That data is not limited to nonviolent offenses. In fact, one of the studies in the CDC analysis compared young people charged with comparable, serious crimes in New Jersey, where they were treated as juveniles, and New York, where they were prosecuted as adults. The New York youth were 39 percent more likely to be re-arrested on a violent offense than their juvenile peers across the state line. Councilmember Sara Gonzalez, who chairs the Council's Committee on Juvenile Justice and was the lead sponsor of the resolution declined to comment on the Council's decision to restrict it's resolution to adolescents accused of nonviolent crimes.

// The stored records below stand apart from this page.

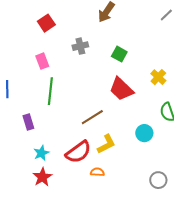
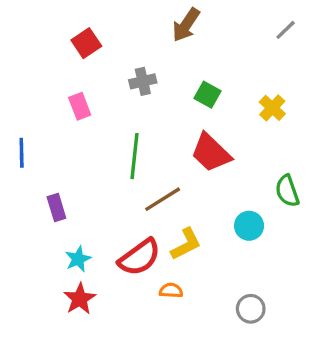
yellow cross: (158, 77) -> (272, 108), moved
green line: (50, 91) -> (134, 156), moved
gray circle: (158, 180) -> (251, 309), moved

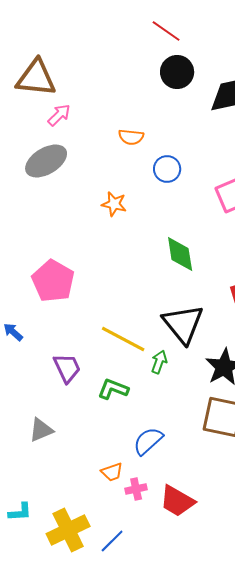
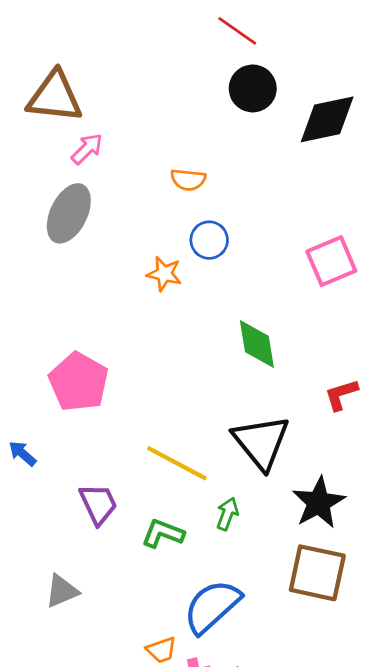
gray ellipse: (46, 161) -> (69, 213), turned -33
blue circle: (167, 169) -> (209, 240), moved
green arrow: (159, 362) -> (227, 514), moved
blue semicircle: (148, 441) -> (212, 606), size x1.4

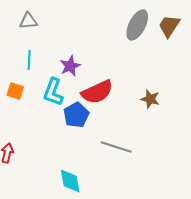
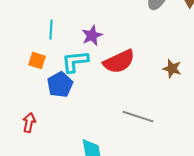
cyan L-shape: (53, 92) -> (75, 62), turned 64
blue pentagon: (76, 115) -> (60, 85), moved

In a cost-benefit analysis commissioned by the legislature of North Carolina, which is considering a bill similar to the one proposed by Judge Lippman, The Vera Institute of Justice found that routing 16- and 17-year-olds accused of nonviolent crimes through that state's juvenile justice system would save taxpayers a significant amount of money over the long-term. The policy change was projected to cost the state $49.2 million in additional spending per year. But the authors estimated it would also generate $123.1 million in benefits to young people, victims and taxpayers for every year that young people were routed through the juvenile justice system. Much of that benefit was predicted to come from lower recidivism rates and from freeing young people from the long-term consequences of a criminal record on employment.